Monday, August 11, 2014

Christians and Jews in the Ottoman Empire

I am delighted to learn that an invaluable two-volume work published now more than 30 years ago, and rather hard to come by, has just been released, albeit in an abridged edition, by a new publisher: Benjamin Braude, ed., Christians and Jews in the Ottoman Empire: The Abridged Edition, with a New Introduction (Lynne Rienner Publishers, 2014), 350pp.

The value of this book for Eastern Christians is that it was one of the first places to document, in scrupulous scholarly detail, the whole phenomenon of dhimmitude, about which few people had heard in the 1980s though we have, of course, since seen a considerable number of books on the topic in the last three decades.
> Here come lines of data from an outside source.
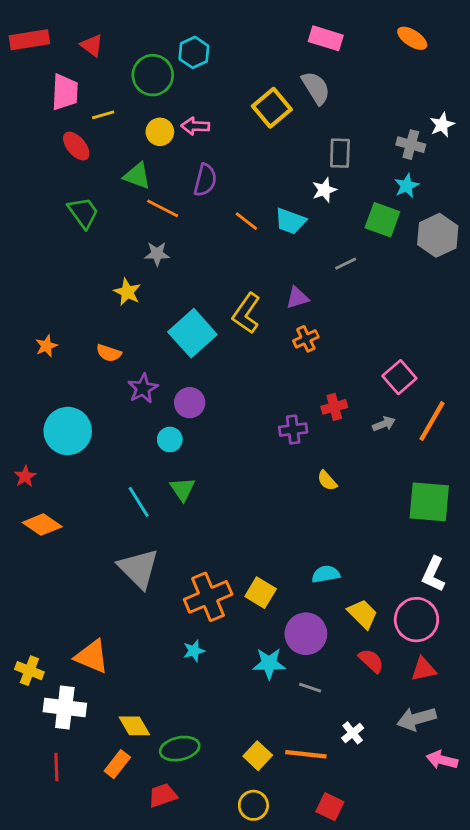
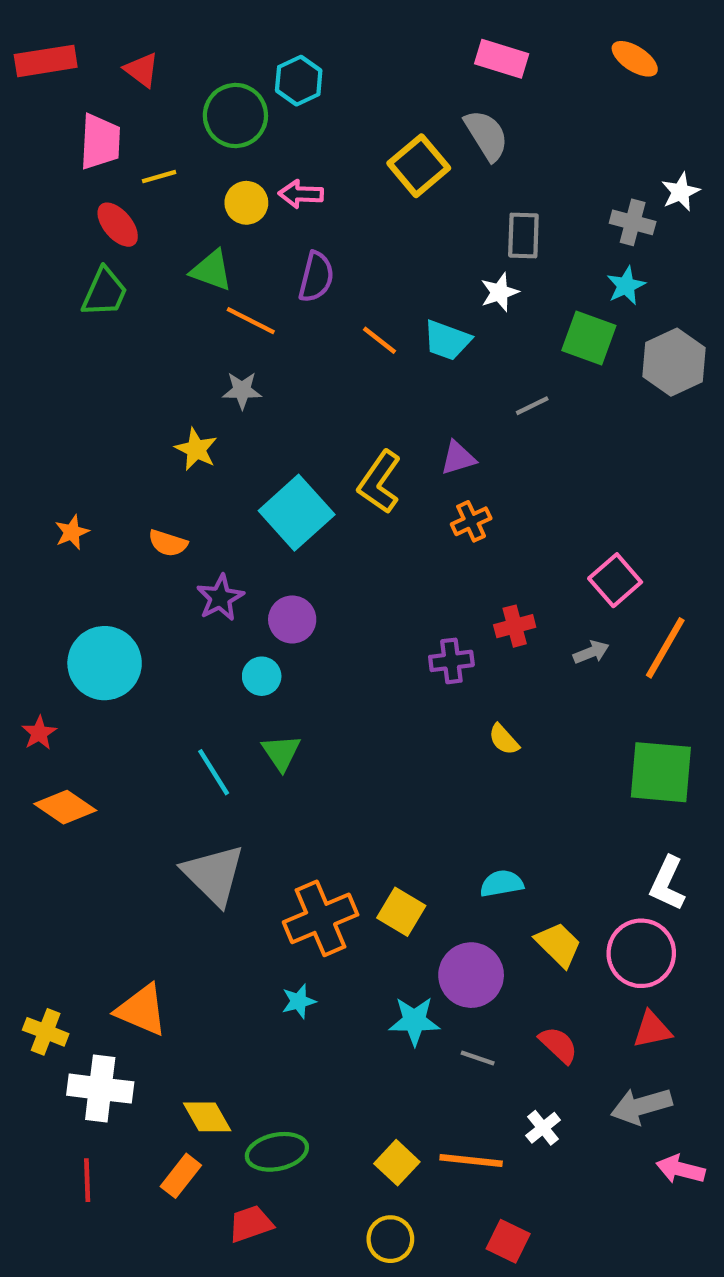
green trapezoid: (83, 213) -> (105, 292), moved, turned 60
red semicircle: (371, 661) -> (558, 1045), moved

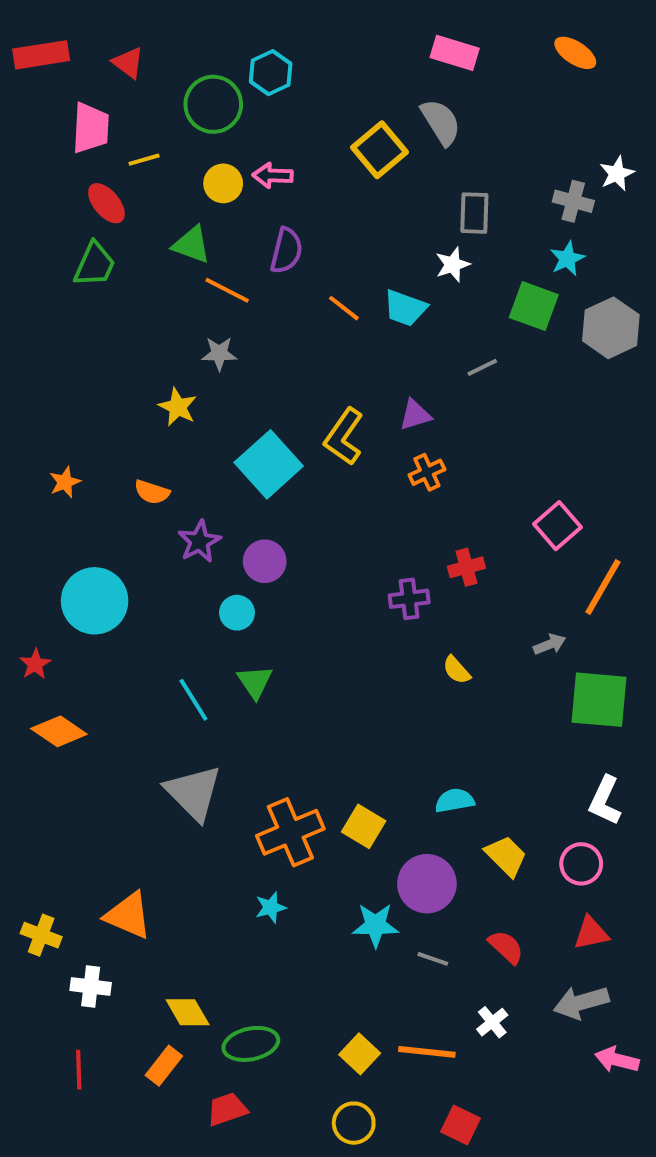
gray arrow: (591, 652) -> (550, 644), moved
pink circle: (641, 953) -> (581, 864), size x0.7
white cross: (100, 1089) -> (91, 987), size x0.7

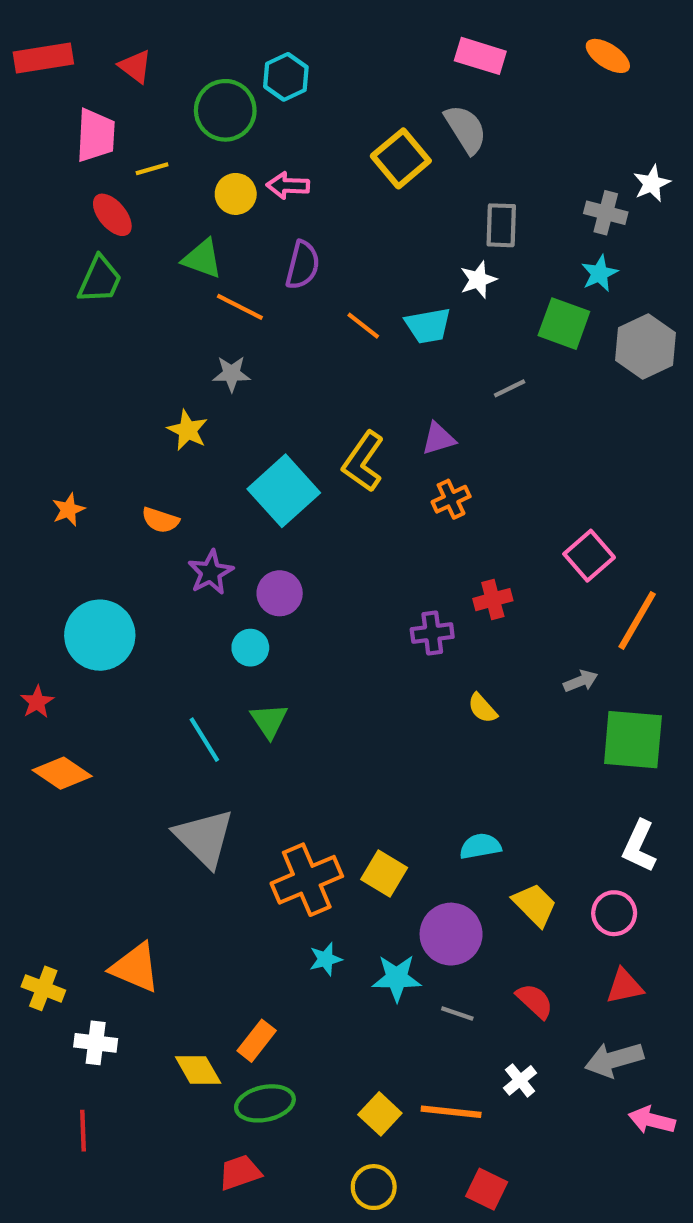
cyan trapezoid: (405, 308) -> (428, 326), turned -30
cyan star: (271, 907) -> (326, 959), moved
orange rectangle: (164, 1066) -> (257, 1041), moved

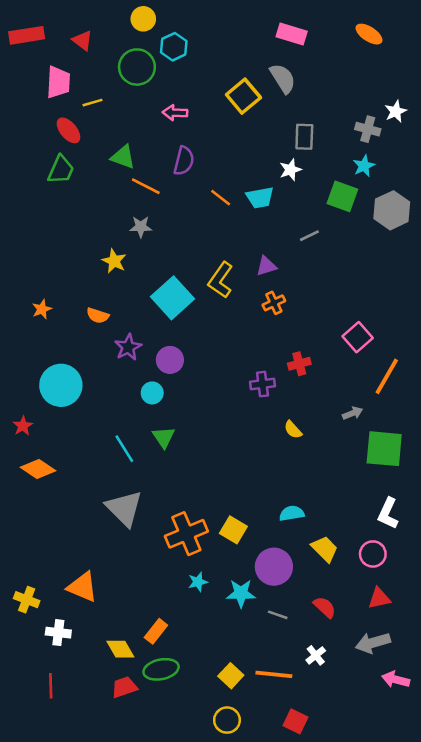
yellow circle: (236, 194) -> (143, 19), moved
red trapezoid: (240, 1172) -> (124, 687), moved

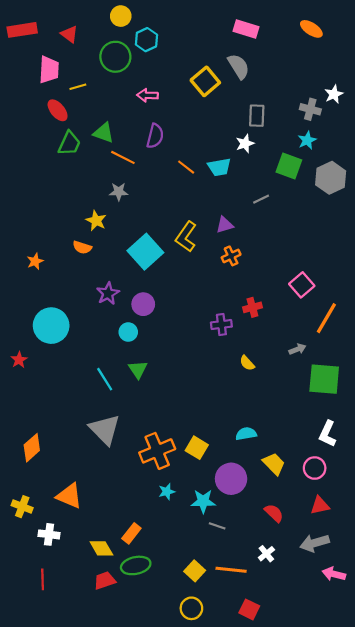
green trapezoid: (61, 170) -> (69, 144), moved
orange semicircle: (98, 316) -> (82, 247), moved
orange diamond: (38, 469) -> (32, 448), moved, turned -76
gray line: (278, 615) -> (217, 526), moved

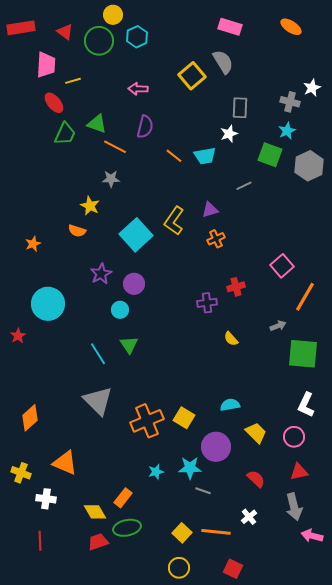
green circle: (115, 57) -> (99, 41), moved
cyan star: (167, 492) -> (156, 472), moved
gray arrow: (315, 543) -> (294, 507), turned -88

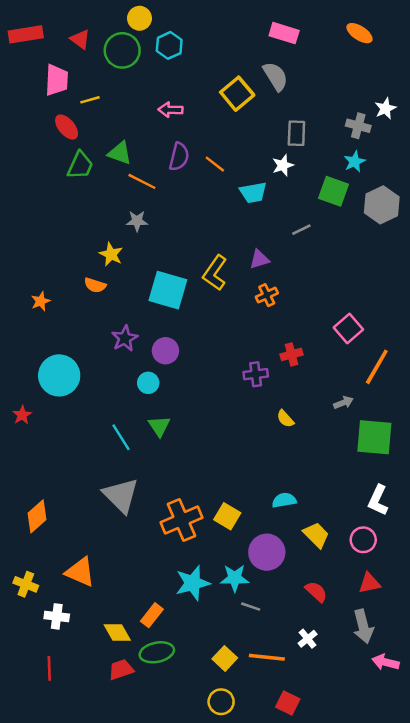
orange line: (174, 156) -> (215, 164), moved
cyan square: (136, 235) -> (168, 290), turned -32
cyan star: (156, 472) -> (193, 583), size x1.8

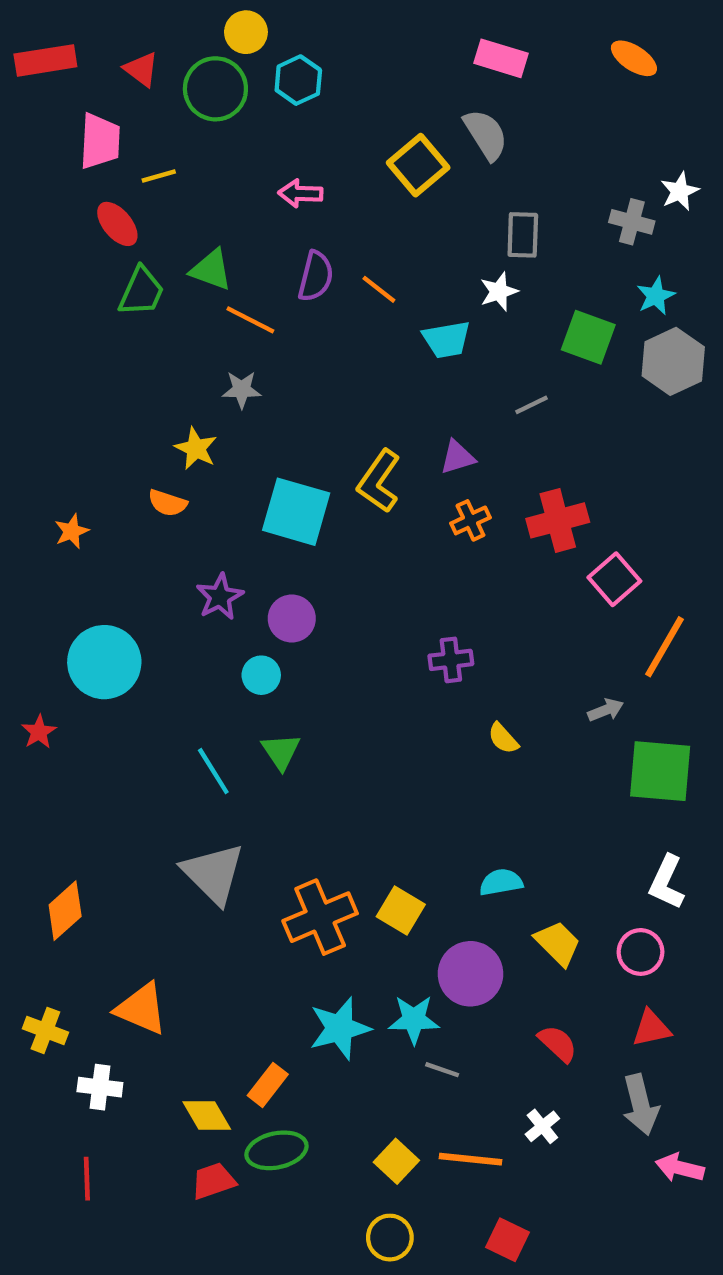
cyan star: (355, 162) -> (656, 296), moved
red cross: (292, 354) -> (558, 520), moved, size x1.5

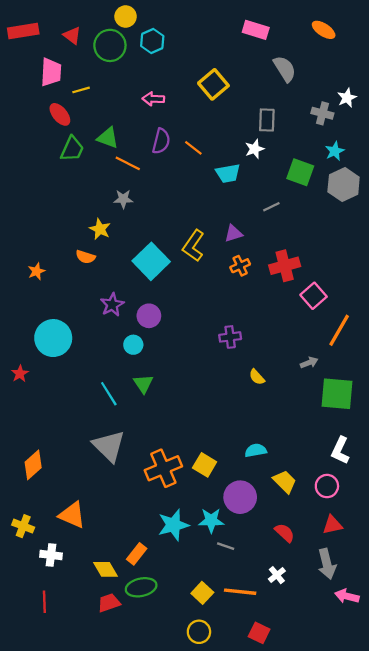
gray semicircle: (486, 135) -> (285, 69), moved
cyan square: (296, 512) -> (151, 261), turned 30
The articles on that topic, and many others, as well as the footnotes, remain invaluable.

About this book we are told in the publisher's blurb:
How did the vast Ottoman empire, stretching from the Balkans to the Sahara, endure for more than four centuries despite its great ethnic and religious diversity? The classic work on this plural society, the two-volume Christians and Jews in the Ottoman Empire, offered seminal reinterpretations of the empire's core institutions and has sparked more than a generation of innovative work since it was first published in 1982. This new, abridged, and reorganized edition, with a substantial new introduction and bibliography covering issues and scholarship of the past thirty years, has been carefully designed to be accessible to a wider readership.